One circuitous but welcome side effect of the tragic Woolsey Fire: Malibu’s teachers are uniquely experienced for this fall. The upcoming semester will be online as per a directive from California Governor Gavin Newsom earlier this month, which compounded an already-existing Santa Monica-Malibu Unified School District (SMMUSD) Board of Education decision.
“Malibu was a little ahead of the curve,” Malibu High School teacher Jennifer Gonzales said, in that teachers had already adjusted to the online platforms from Woolsey. “But I still think that last year was more crisis teaching.”
Gonzales has taught in the English department of Malibu High for 25 years; her friend Nancy Levy teaches fifth grade at Malibu Elementary. Before that, Levy taught at Juan Cabrillo Elementary for 25 years. Both Malibu residents and Woolsey victims themselves, Levy and Gonzales live in “teeny” trailers while their homes are being rebuilt after the 2018 fire. Since March, those trailers have also become classrooms, a setup that will now continue into the fall semester.

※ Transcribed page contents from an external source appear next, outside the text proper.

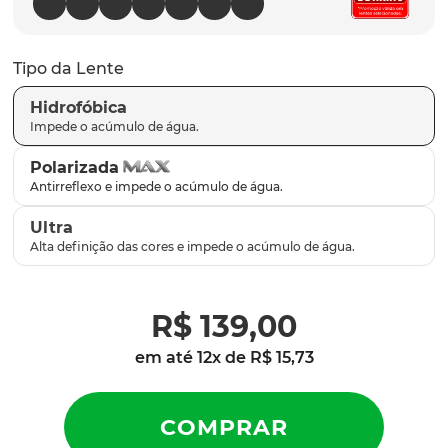
latch
9
º
sutro
10
º
Tipo da Lente
Hidrofóbica
Polarizada
Ultra
R$
139
,
00
em até
12
x de
R$
15
,
73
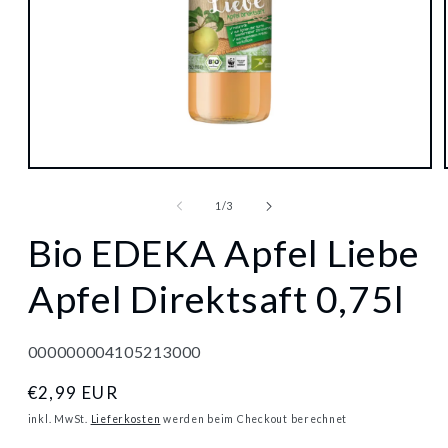
Medien
1
in
von
1
/
3
Modal
öffnen
Bio EDEKA Apfel Liebe
Apfel Direktsaft 0,75l
000000004105213000
Normaler
€2,99 EUR
Preis
inkl. MwSt.
Lieferkosten
werden beim Checkout berechnet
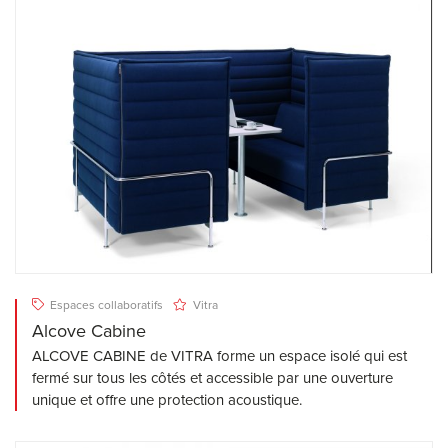
Espaces collaboratifs
Vitra
Alcove Cabine
ALCOVE CABINE de VITRA forme un espace isolé qui est
fermé sur tous les côtés et accessible par une ouverture
unique et offre une protection acoustique.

Normally, both would get to catch their breath a little over the summertime. But this year, though the district has said teachers will undergo professional development before school starts, they are taking webinars and reading up in anticipation of the upcoming school year when they will be busy running Zoom sessions, holding office hours, emailing students, grading work and prepping lessons.
“If you had asked me last semester, I would have said that [distance learning] is twice the work, half as efficient, with no joy of teaching,” Gonzales said. But she is hopeful her classes are going to be more efficient this fall, though the social aspect of teaching— the energy in the room she loves most—will never be replaced.
Some of Gonzales’ classes, such as AP Literature, adapt well to online learning. That class’ form of assessment is mostly essays, which are take-home anyway. But her students will still miss out on what she feels is the most critical part of the class: discussions where they analyze, listen to each other, affirm or change their opinions. And her film class may be hampered by Zoom’s glitchiness while streaming videos.
Levy, too, is doing the legwork now to get up to speed. However, she was already well-equipped for distance learning, having practiced a forward-thinking “blended learning” style for her fifth graders in which the teacher gives a mini-lesson and then bounces around different classroom groups checking in on different projects. Blended learning functions well with Zoom, where Levy can utilize the breakout room function to check in on each group and other tools to monitor the rest of the class’ activity.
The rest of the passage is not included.